851.248/411

Memorandum of Conversation, by the Assistant Secretary of State (Berle)

[Extract]

M. Alphand, Financial Attaché of the French Embassy, came in to see me this morning, at my request.

[Page 138]

After greeting him I said that some of the occasion which had led me to ask him to come in at the beginning of the week had now disappeared. The Purchasing Mission for Indo-China had been in Washington; it was our understanding that the French Embassy had permitted that Mission to act independently and it had accordingly established contact with us. Realizing the particular position of France, and the position of French Indo-China, we had dealt directly with that Mission. They had asked to buy certain munitions, including airplanes. I said it had been my purpose to ask whether the planes in Martinique were available for that purpose.

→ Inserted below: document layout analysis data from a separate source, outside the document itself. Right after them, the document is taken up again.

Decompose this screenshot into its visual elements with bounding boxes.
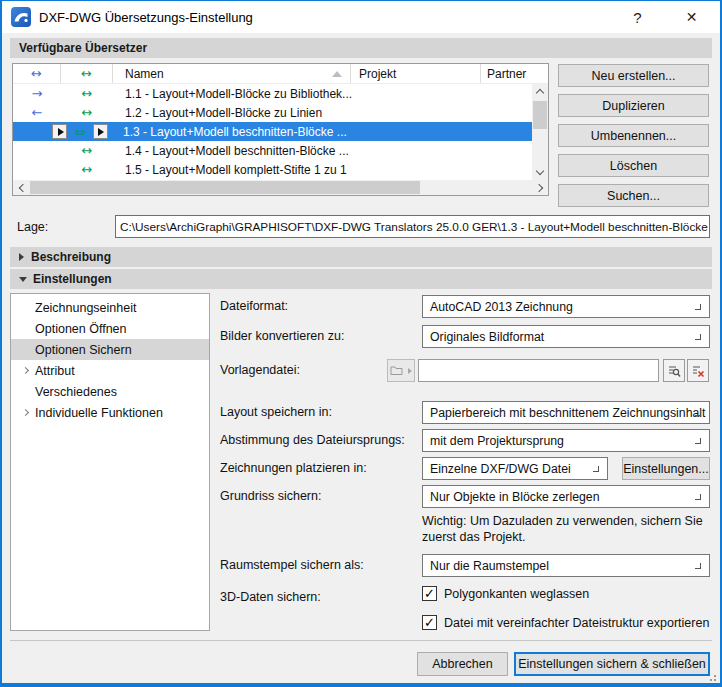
- scroll-up-icon[interactable]: [532, 84, 548, 99]
- bilder-value: Originales Bildformat: [430, 330, 544, 344]
- chevron-down-icon: [695, 438, 701, 444]
- translator-row[interactable]: → ↔ 1.1 - Layout+Modell-Blöcke zu Biblio…: [13, 84, 548, 103]
- column-namen-label: Namen: [125, 67, 164, 81]
- tree-item-label: Verschiedenes: [35, 385, 117, 399]
- resize-grip[interactable]: [706, 671, 716, 681]
- dateiformat-value: AutoCAD 2013 Zeichnung: [430, 300, 573, 314]
- location-label: Lage:: [17, 220, 48, 234]
- bilder-select[interactable]: Originales Bildformat: [422, 325, 710, 348]
- zeichnungen-select[interactable]: Einzelne DXF/DWG Datei: [422, 457, 608, 480]
- flyout-arrow-icon: [408, 368, 412, 374]
- location-path: C:\Users\ArchiGraphi\GRAPHISOFT\DXF-DWG …: [120, 220, 710, 234]
- raumstempel-select[interactable]: Nur die Raumstempel: [422, 554, 710, 577]
- grundriss-select[interactable]: Nur Objekte in Blöcke zerlegen: [422, 485, 710, 508]
- duplicate-button[interactable]: Duplizieren: [558, 94, 709, 117]
- search-button[interactable]: Suchen...: [558, 184, 709, 207]
- column-namen[interactable]: Namen: [113, 64, 351, 83]
- list-clear-icon: [691, 364, 705, 378]
- checkbox-checked-icon[interactable]: ✓: [422, 586, 437, 601]
- tree-item-optionen-oeffnen[interactable]: Optionen Öffnen: [11, 318, 209, 339]
- footer-divider: [10, 640, 712, 641]
- tree-item-optionen-sichern[interactable]: Optionen Sichern: [11, 339, 209, 360]
- tree-item-label: Optionen Sichern: [35, 343, 132, 357]
- export-arrow-icon: →: [32, 87, 43, 100]
- bilder-label: Bilder konvertieren zu:: [220, 329, 344, 343]
- grundriss-value: Nur Objekte in Blöcke zerlegen: [430, 490, 600, 504]
- bidirectional-link-icon: ⇔: [74, 125, 86, 139]
- raumstempel-value: Nur die Raumstempel: [430, 559, 549, 573]
- folder-icon: [390, 365, 406, 376]
- abstimmung-select[interactable]: mit dem Projektursprung: [422, 429, 710, 452]
- tree-item-label: Attribut: [35, 364, 75, 378]
- grundriss-label: Grundriss sichern:: [220, 489, 321, 503]
- scroll-down-icon[interactable]: [532, 165, 548, 180]
- help-button[interactable]: ?: [615, 1, 660, 33]
- delete-button[interactable]: Löschen: [558, 154, 709, 177]
- tree-item-label: Zeichnungseinheit: [35, 301, 136, 315]
- translator-name: 1.3 - Layout+Modell beschnitten-Blöcke .…: [113, 125, 347, 139]
- sort-ascending-icon: [332, 71, 342, 77]
- template-folder-button[interactable]: [387, 359, 415, 382]
- vorlagendatei-label: Vorlagendatei:: [220, 363, 300, 377]
- horizontal-scroll-thumb[interactable]: [30, 181, 420, 194]
- browse-template-button[interactable]: [663, 359, 685, 382]
- translator-name: 1.1 - Layout+Modell-Blöcke zu Bibliothek…: [113, 87, 352, 101]
- tree-item-individuelle-funktionen[interactable]: Individuelle Funktionen: [11, 402, 209, 423]
- translator-list: ↔ ↔ Namen Projekt Partner → ↔ 1.1 - Layo…: [12, 63, 549, 196]
- scroll-left-icon[interactable]: [13, 180, 29, 195]
- column-link-direction[interactable]: ↔: [61, 64, 113, 83]
- save-and-close-button[interactable]: Einstellungen sichern & schließen: [514, 652, 710, 676]
- daten3d-label: 3D-Daten sichern:: [220, 590, 321, 604]
- section-beschreibung-label: Beschreibung: [31, 250, 111, 264]
- translator-row[interactable]: ← ↔ 1.2 - Layout+Modell-Blöcke zu Linien: [13, 103, 548, 122]
- drawing-settings-button[interactable]: Einstellungen...: [622, 457, 710, 480]
- important-note: Wichtig: Um Dazuladen zu verwenden, sich…: [422, 514, 712, 545]
- column-export-direction[interactable]: ↔: [13, 64, 61, 83]
- checkbox-row[interactable]: ✓ Polygonkanten weglassen: [422, 586, 589, 601]
- tree-item-attribut[interactable]: Attribut: [11, 360, 209, 381]
- title-bar: DXF-DWG Übersetzungs-Einstellung ? ✕: [2, 1, 720, 33]
- template-file-input[interactable]: [418, 359, 659, 382]
- chevron-down-icon: [695, 494, 701, 500]
- bidirectional-green-icon: ↔: [82, 163, 93, 176]
- translator-name: 1.4 - Layout+Modell beschnitten-Blöcke .…: [113, 144, 349, 158]
- checkbox-row[interactable]: ✓ Datei mit vereinfachter Dateistruktur …: [422, 615, 709, 630]
- vertical-scroll-thumb[interactable]: [533, 101, 547, 129]
- layout-select[interactable]: Papierbereich mit beschnittenem Zeichnun…: [422, 401, 710, 424]
- zeichnungen-value: Einzelne DXF/DWG Datei: [430, 462, 571, 476]
- rename-button[interactable]: Umbenennen...: [558, 124, 709, 147]
- checkbox-checked-icon[interactable]: ✓: [422, 615, 437, 630]
- list-search-icon: [667, 364, 681, 378]
- scroll-right-icon[interactable]: [532, 180, 548, 195]
- translator-name: 1.5 - Layout+Modell komplett-Stifte 1 zu…: [113, 163, 347, 177]
- vertical-scrollbar[interactable]: [532, 84, 548, 180]
- bidirectional-green-icon: ↔: [82, 87, 93, 100]
- raumstempel-label: Raumstempel sichern als:: [220, 558, 364, 572]
- chevron-right-icon: [22, 409, 29, 416]
- horizontal-scrollbar[interactable]: [13, 180, 548, 195]
- row-action-left-button[interactable]: [52, 124, 67, 139]
- tree-item-verschiedenes[interactable]: Verschiedenes: [11, 381, 209, 402]
- abstimmung-value: mit dem Projektursprung: [430, 434, 564, 448]
- layout-value: Papierbereich mit beschnittenem Zeichnun…: [430, 406, 705, 420]
- column-partner[interactable]: Partner: [481, 64, 531, 83]
- clear-template-button[interactable]: [687, 359, 709, 382]
- translator-row[interactable]: ↔ 1.5 - Layout+Modell komplett-Stifte 1 …: [13, 160, 548, 179]
- bidirectional-blue-icon: ↔: [31, 67, 42, 80]
- tree-item-zeichnungseinheit[interactable]: Zeichnungseinheit: [11, 297, 209, 318]
- translator-row[interactable]: ↔ 1.4 - Layout+Modell beschnitten-Blöcke…: [13, 141, 548, 160]
- layout-label: Layout speichern in:: [220, 405, 332, 419]
- section-beschreibung[interactable]: Beschreibung: [10, 247, 712, 267]
- create-new-button[interactable]: Neu erstellen...: [558, 64, 709, 87]
- available-translators-title: Verfügbare Übersetzer: [19, 41, 147, 55]
- cancel-button[interactable]: Abbrechen: [417, 652, 508, 676]
- section-einstellungen[interactable]: Einstellungen: [10, 269, 712, 289]
- column-projekt[interactable]: Projekt: [351, 64, 481, 83]
- row-action-right-button[interactable]: [93, 124, 108, 139]
- bidirectional-green-icon: ↔: [81, 67, 92, 80]
- dateiformat-select[interactable]: AutoCAD 2013 Zeichnung: [422, 295, 710, 318]
- close-button[interactable]: ✕: [669, 1, 714, 33]
- translator-row-selected[interactable]: ⇔ 1.3 - Layout+Modell beschnitten-Blöcke…: [13, 122, 548, 141]
- tree-item-label: Individuelle Funktionen: [35, 406, 163, 420]
- dxf-dwg-translator-dialog: DXF-DWG Übersetzungs-Einstellung ? ✕ Ver…: [0, 0, 722, 687]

M. Alphand said that the French Embassy recognized that Indo-China was in a particular position; and that it might act directly, and he assumed that that had been the intention of the French Embassy in permitting the Indo-China Mission to negotiate directly, without the intervention of the Embassy. This he regarded as natural, since the Indo-Chinese Mission had started before the collapse of France, and the Indo-Chinese government had been cut off in considerable measure from communication with the home government since that time.

As to the Martinique planes, M. Alphand was highly indefinite. He was by no means clear that under all the circumstances, including German pressure at Vichy, these planes could be made available. He hoped instead that we would try to divert some planes from the English orders, since as he understood it the policy was to be resistance in Indo-China.

I observed that there was French materiel here, readily available, which could be got to Indo-China in a relatively short space of time. It had moreover been made available to the French government by purchase from the United States. M. Alphand then said that he was not directly charged with this.

. . . . . . . . . . . . . .

A. A. Berle, Jr.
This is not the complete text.